There’s been a recent rush from a number of players in the crypto space to open up shop in The Bahamas, and Coindesk is reporting that trading giant Susquehanna International Group is next in the queue at the airport.

It’s a no-brainer for the crypto firms to move to the small island nation, given its relaxed lifestyle, fabulous beaches and endless opportunities to not pay tax. How idyllic.

We’re guessing they’ll be re–thinking the move if crypto mining’s climate-spanking energy drain isn’t sorted out soon, as huge chunks of The Bahamas are scheduled to be swallowed by the ocean in just 25 years.


Zipmex may have been handed a lifeline

Singapore-based cryptocurrency exchange Zipmex might have found a answer – maybe – to its near-fatal liquidity problem, which saw the exchange slam the door shut on investor withdrawals.

It is just the tiniest glimmer of hope for investors whose hard-earned is now stuck in “We’ll get it to you next week, mate – honest!” financial limbo.
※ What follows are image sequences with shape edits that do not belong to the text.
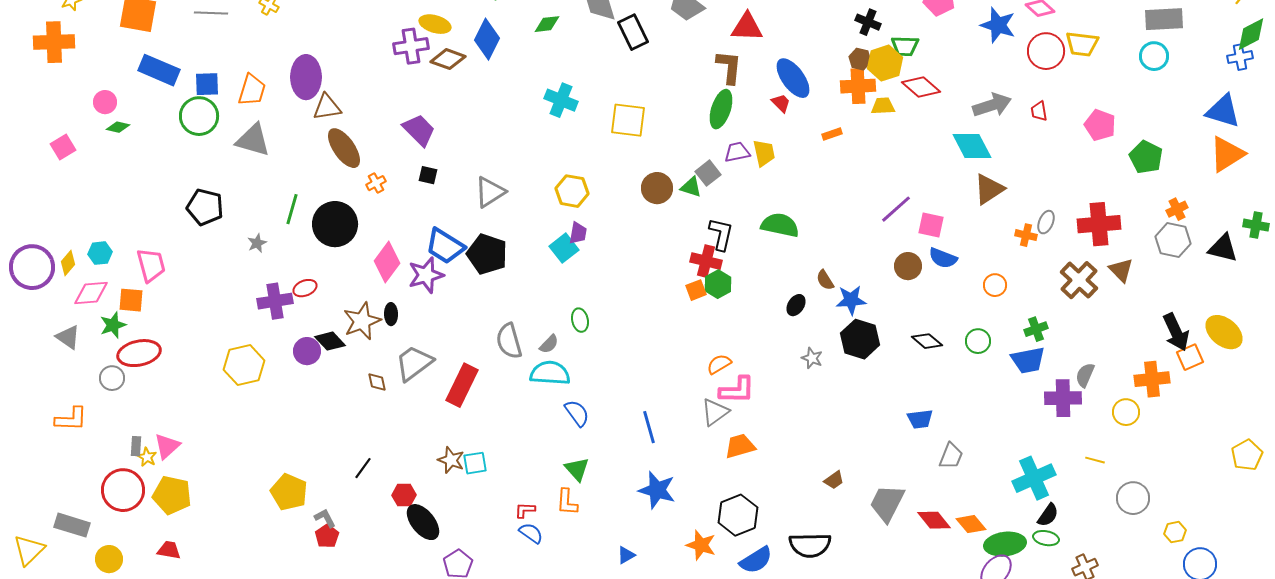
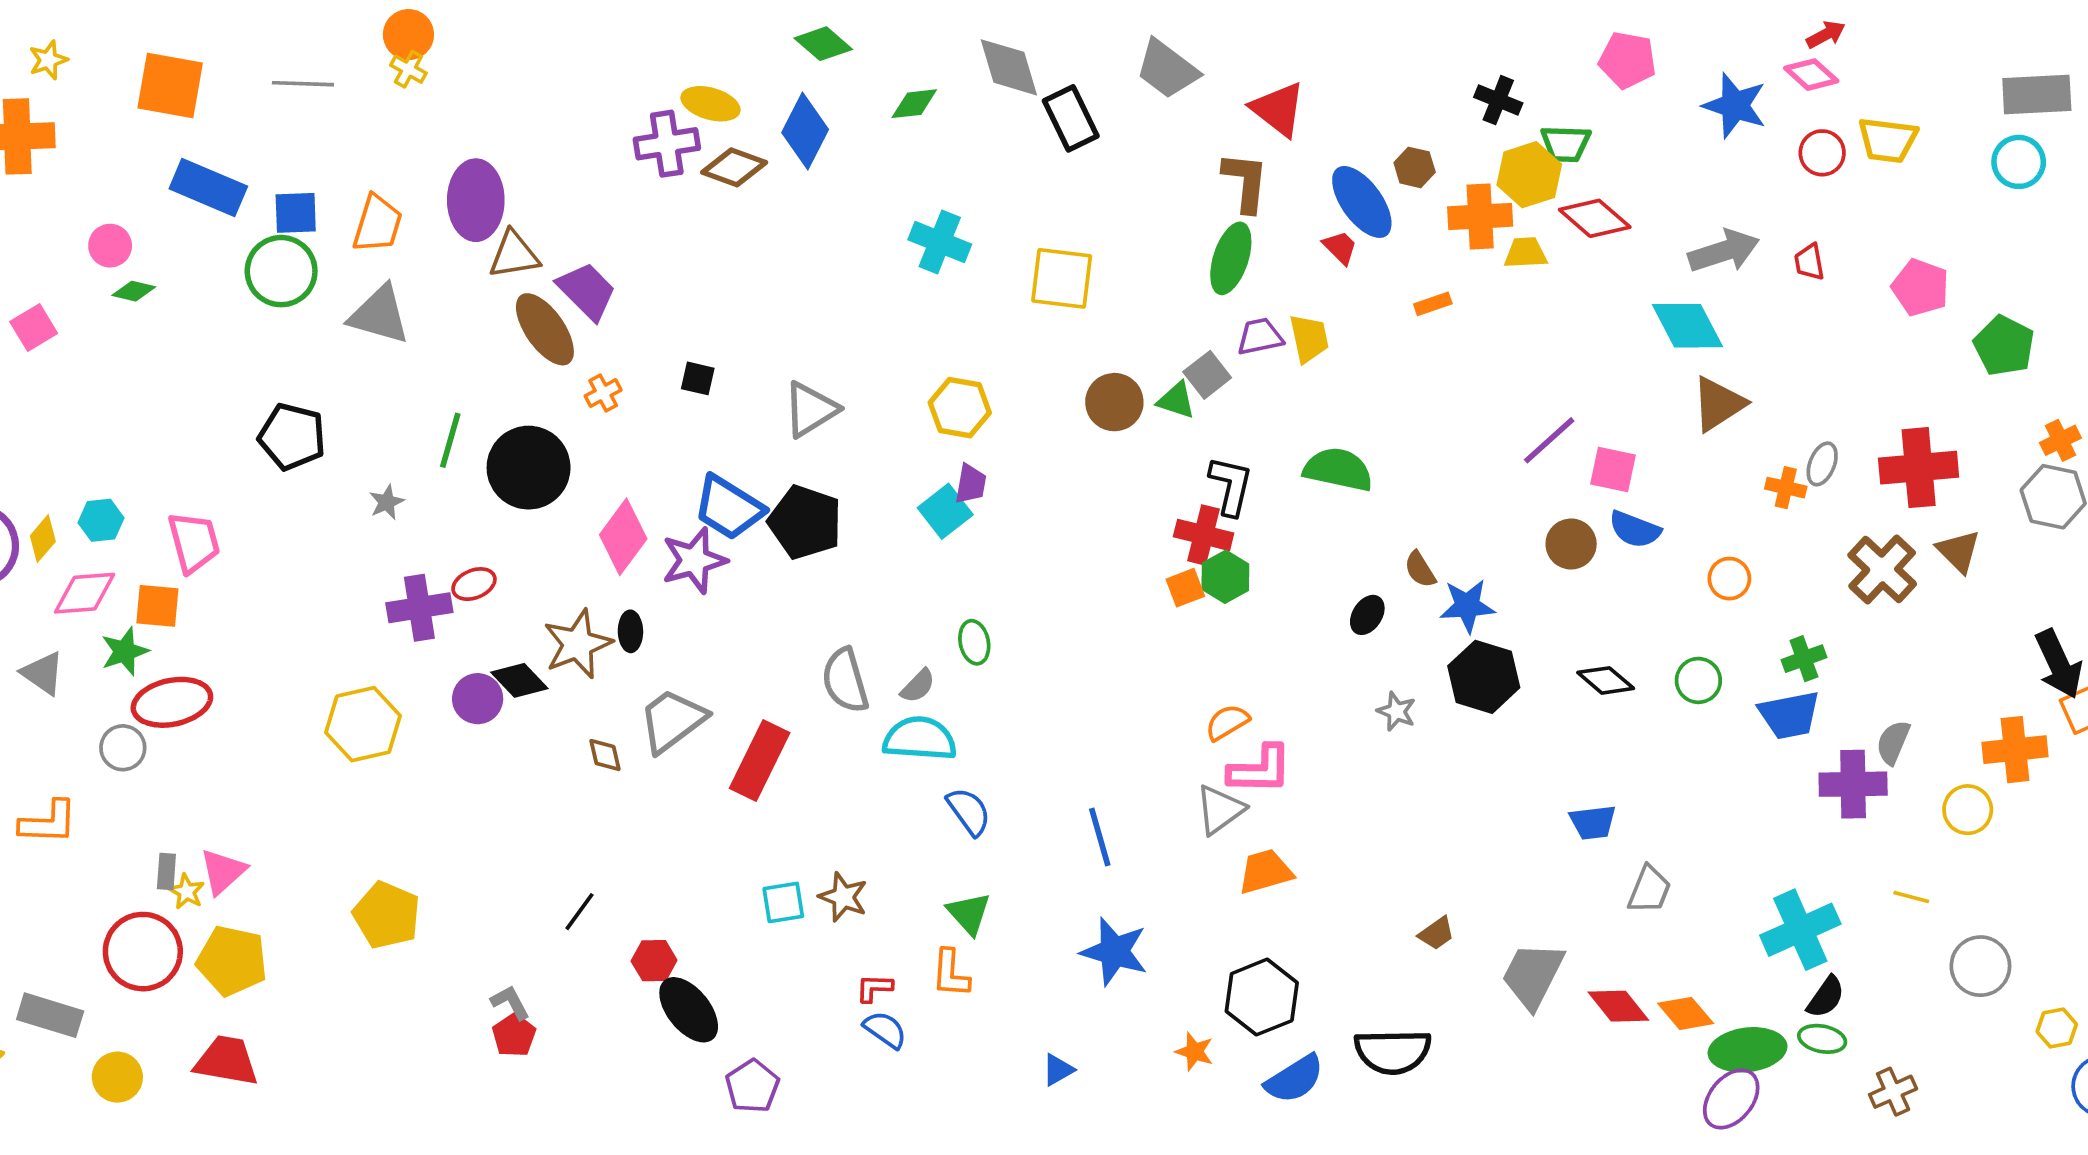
red triangle: (747, 27) -> (1278, 109), turned 36
red circle: (1046, 51) -> (1822, 153), size x0.7
brown hexagon: (860, 59) -> (1415, 167), moved
purple trapezoid: (419, 130) -> (587, 291), moved
brown star: (451, 460) -> (843, 897), moved
yellow pentagon: (289, 492) -> (387, 915), moved
orange star: (701, 545) -> (1194, 1052), size x0.7
red trapezoid: (169, 550) -> (227, 1061), size x1.5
No doubt they’ve got their fingers crossed that when the potential buyer opens the books to do due diligence, it dosn’t die laughing on the spot.

Decrypt reports that Zipmex is following in the footsteps of a number of exchanges that are struggling through the cold of a brutal crypto winter, including Celsius, Babel Finance and CoinFLEX.

Zipmex has multi-million dollar exposures to Celsius (US$43m) and Babel (US$5m)… Oh, what a tangled web they’re all trapped in.


Is zero-fee trading the way of the future?

The good people at Forbes have an interesting read on Binance’s recent foray into the world of zero-fee trading, noting that the move could be a positive one for the company as exchanges struggle in the face of shrinking userbases through the downturn.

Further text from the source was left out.